US library hosts exhibit on Brazilian Independence
Historical facts related to the Brazilian Independence process will be on display at the Oliveira Lima Library of the Catholic University of America, in Washington DC. The exhibit runs through September 10.
Locals and Brazilians living in the US can visit the event to check out books, pamphlets, engravings, paintings, sculptures and other items related to Brazilian Independence, even including personal items of the imperial family. "The purpose of the exhibit is to celebrate the date of Brazilian Independence at the university, taking advantage of the occasion to inform the academic community and the Washington region about the history of Brazil while at the same time highlighting the Oliveira Lima Library as a unique collection in the United States", explains Nathalia Henrich, interim director of the Library.
Some of the pieces that stand out include the bronze bust of Dom Pedro I, who posed for sculptor Marc Ferrez in 1826; a plate used for the service of Emperor Dom Pedro II; a pamphlet printed in 1824 with Dom Pedro I's proclamation to the subjects of the Empire of Brazil; and a copy of the work "Journal of a Voyage to Brazil, and Residence There, during Part of the Years 1821, 1822, 1823", published in 1824 by British writer and artist Maria Graham and which belonged to the author herself.
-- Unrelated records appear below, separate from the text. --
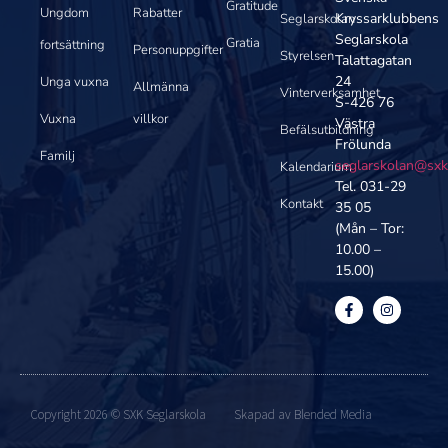
Gratitude
Ungdom
Rabatter
Kryssarklubbens
Seglarskolan
Seglarskola
Gratia
fortsättning
Personuppgifter
Styrelsen
Talattagatan
24
Unga vuxna
Allmänna
Vinterverksamhet
S-426 76
Vuxna
villkor
Västra
Befälsutbildning
Frölunda
Familj
seglarskolan@sxk
Kalendarium
Tel. 031-29
Kontakt
35 05
(Mån – Tor:
10.00 –
15.00)
Copyright 2026 © SXK Seglarskola
Skapad av Blended Media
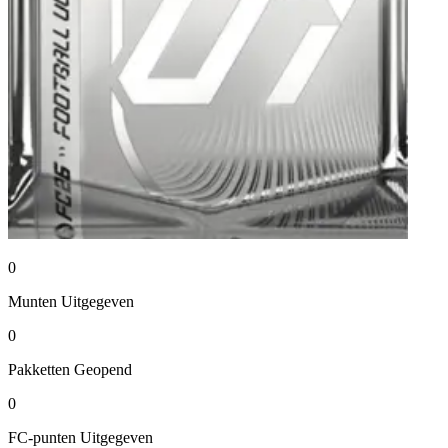
0
Munten
Uitgegeven
0
Pakketten
Geopend
0
FC-punten
Uitgegeven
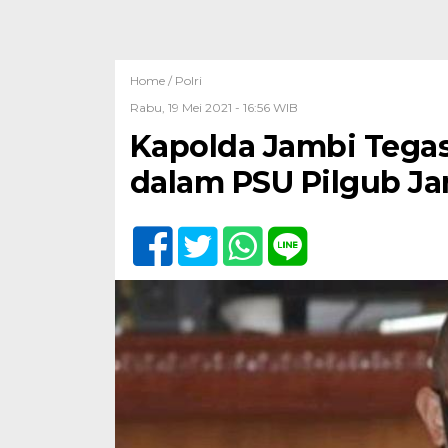
Home /
Polri
Rabu, 19 Mei 2021 - 16:56 WIB
Kapolda Jambi Tegask
dalam PSU Pilgub J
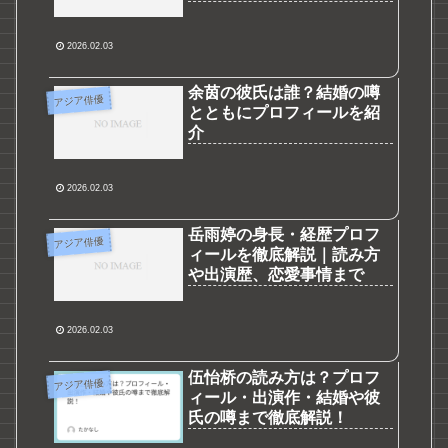
2026.02.03
余茵の彼氏は誰？結婚の噂
アジア俳優
とともにプロフィールを紹
介
2026.02.03
岳雨婷の身長・経歴プロフ
アジア俳優
ィールを徹底解説｜読み方
や出演歴、恋愛事情まで
2026.02.03
伍怡桥の読み方は？プロフ
アジア俳優
ィール・出演作・結婚や彼
氏の噂まで徹底解説！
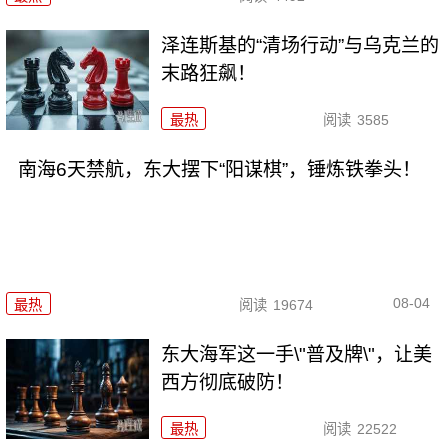
泽连斯基的“清场行动”与乌克兰的
末路狂飙！
最热
阅读
3585
南海6天禁航，东大摆下“阳谋棋”，锤炼铁拳头！
08-04
最热
阅读
19674
东大海军这一手\"普及牌\"，让美
西方彻底破防！
最热
阅读
22522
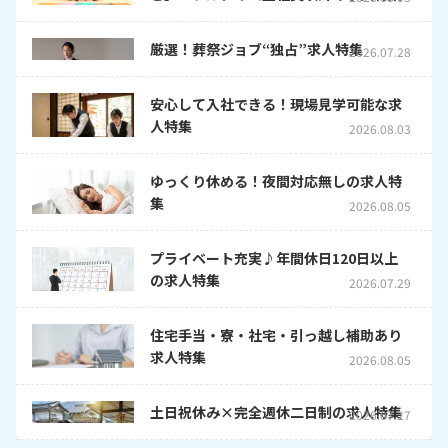
厳選！葬祭ジョブ“独占”求人特集
2026.07.28
安心して入社できる！現場見学可能な求
人特集
2026.08.03
ゆっくり休める！夜間対応無しの求人特
集
2026.08.05
プライベート充実♪年間休日120日以上
の求人特集
2026.07.29
住宅手当・寮・社宅・引っ越し補助あり
求人特集
2026.08.05
土日祝休み×完全週休二日制の求人特集
2026.07.27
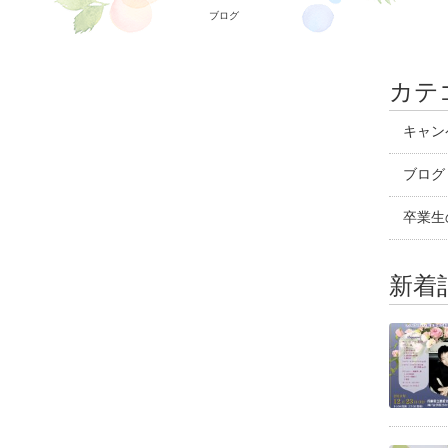
ブログ
カテ
キャン
ブログ
卒業生
新着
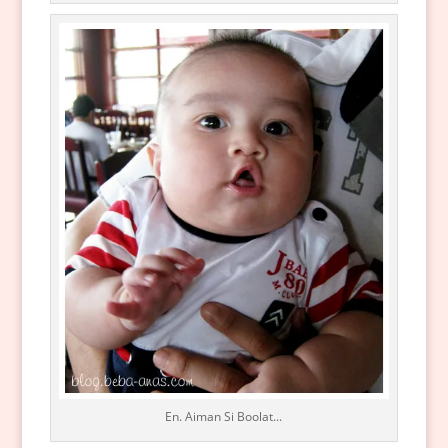
En. Aiman Si Boolat...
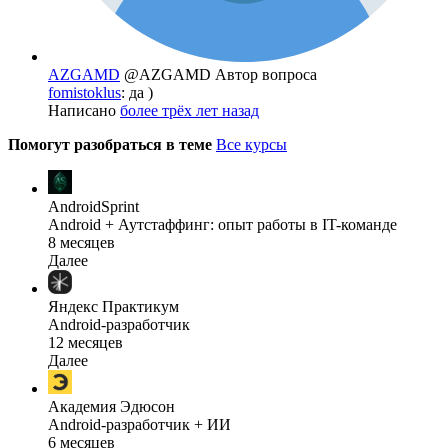
AZGAMD
@AZGAMD
Автор вопроса
fomistoklus
: да )
Написано
более трёх лет назад
Помогут разобраться в теме
Все курсы
AndroidSprint
Android + Аутстаффинг: опыт работы в IT-команде
8 месяцев
Далее
Яндекс Практикум
Android-разработчик
12 месяцев
Далее
Академия Эдюсон
Android-разработчик + ИИ
6 месяцев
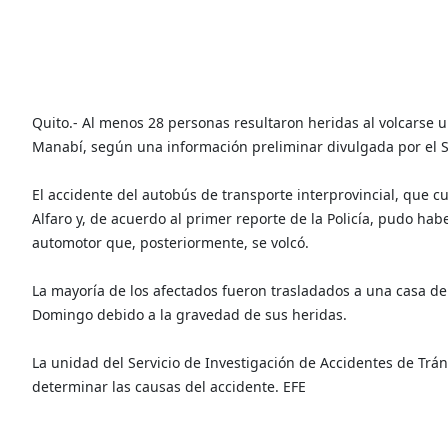
Quito.- Al menos 28 personas resultaron heridas al volcarse u
Manabí, según una información preliminar divulgada por el 
El accidente del autobús de transporte interprovincial, que cub
Alfaro y, de acuerdo al primer reporte de la Policía, pudo ha
automotor que, posteriormente, se volcó.
La mayoría de los afectados fueron trasladados a una casa de 
Domingo debido a la gravedad de sus heridas.
La unidad del Servicio de Investigación de Accidentes de Tráns
determinar las causas del accidente. EFE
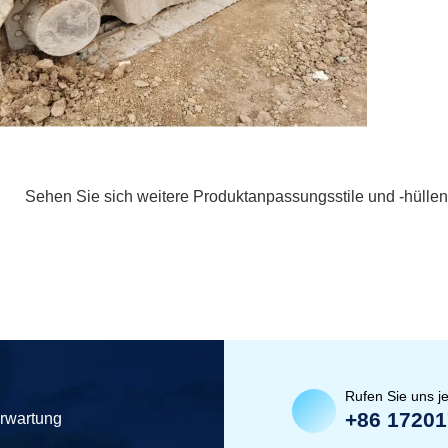
Sehen Sie sich weitere Produktanpassungsstile und -hüllen
Rufen Sie uns je
+86 1720
erwartung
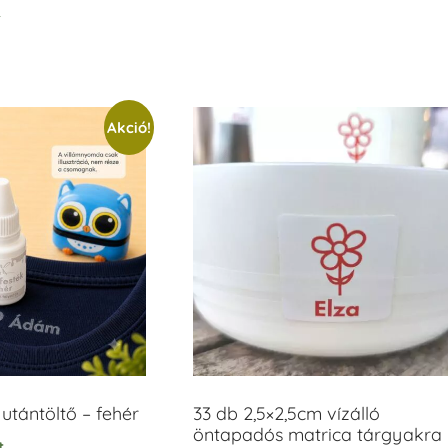
t
/ 5
Akció!
tántöltő – fehér
33 db 2,5×2,5cm vízálló
öntapadós matrica tárgyakra
t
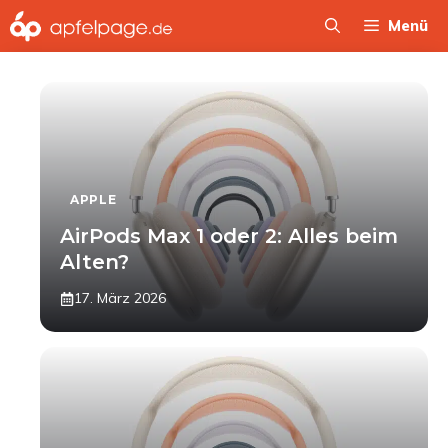
Zum
Menü
Inhalt
springen
APPLE
AirPods Max 1 oder 2: Alles beim
Alten?
17. März 2026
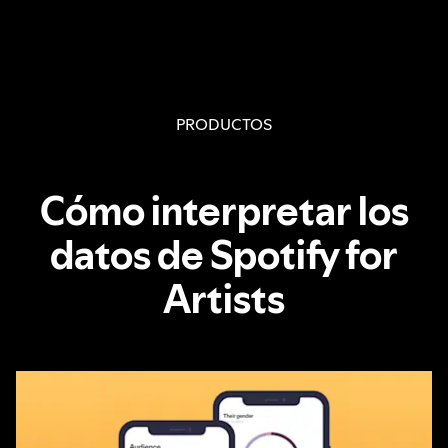
PRODUCTOS
Cómo interpretar los
datos de Spotify for
Artists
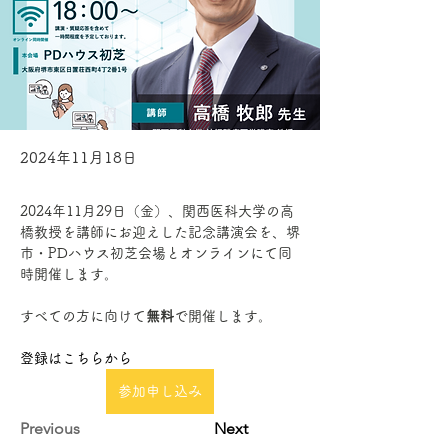
2024年11月18日
2024年11月29日（金）、関西医科大学の高
橋教授を講師にお迎えした記念講演会を、堺
市・PDハウス初芝会場とオンラインにて同
時開催します。
すべての方に向けて
無料
で開催します。
登録はこちらから
参加申し込み
Previous
Next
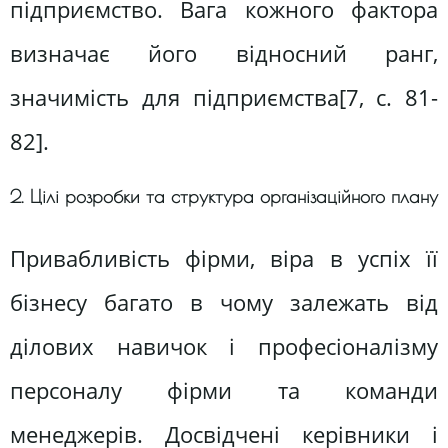
підприємство. Вага кожного фактора
визначає його відносний ранг,
значимість для підприємства[7, c. 81-
82].
2. Цілі розробки та структура організаційного плану
Привабливість фірми, віра в успіх її
бізнесу багато в чому залежать від
ділових навичок і професіоналізму
персоналу фірми та команди
менеджерів. Досвідчені керівники і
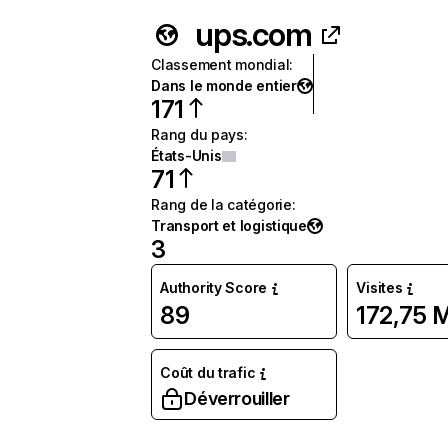
ups.com
Classement mondial
:
Dans le monde entier
171
Rang du pays
:
États-Unis
71
Rang de la catégorie
:
Transport et logistique
3
Authority Score
Visites
89
172,75 
Coût du trafic
Déverrouiller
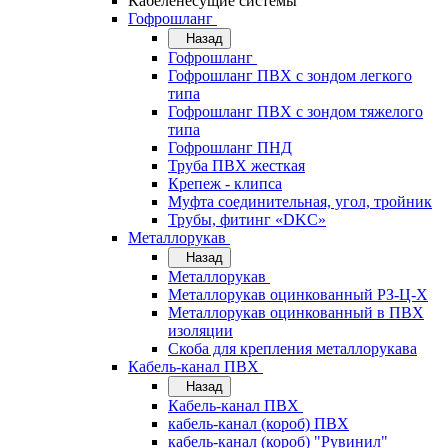
Кабеленесущие системы
Гофрошланг
Назад
Гофрошланг
Гофрошланг ПВХ с зондом легкого
типа
Гофрошланг ПВХ с зондом тяжелого
типа
Гофрошланг ПНД
Труба ПВХ жесткая
Крепеж - клипса
Муфта соединительная, угол, тройник
Трубы, фитинг «DKC»
Металлорукав
Назад
Металлорукав
Металлорукав оцинкованный РЗ-Ц-Х
Металлорукав оцинкованный в ПВХ
изоляции
Скоба для крепления металлорукава
Кабель-канал ПВХ
Назад
Кабель-канал ПВХ
кабель-канал (короб) ПВХ
кабель-канал (короб) "Рувинил"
The Oliveira Lima Library is dedicated to the history and culture of Portugal and Brazil. It features books, manuscripts, pamphlets, maps, photographs and works of art. The original collection of 40 thousand volumes was part of the personal library of Oliveira Lima (1867-1928). It currently has 60,000 printed works plus more than 700 manuscripts. The collection includes Portuguese chronicles of the time of the exploration; the history of religious orders in the Portuguese world, especially works by and about Jesuits; the social, cultural, and diplomatic history of nineteenth-century Portugal and Brazil; and the complete works of a wide range of Portuguese and Brazilian writers.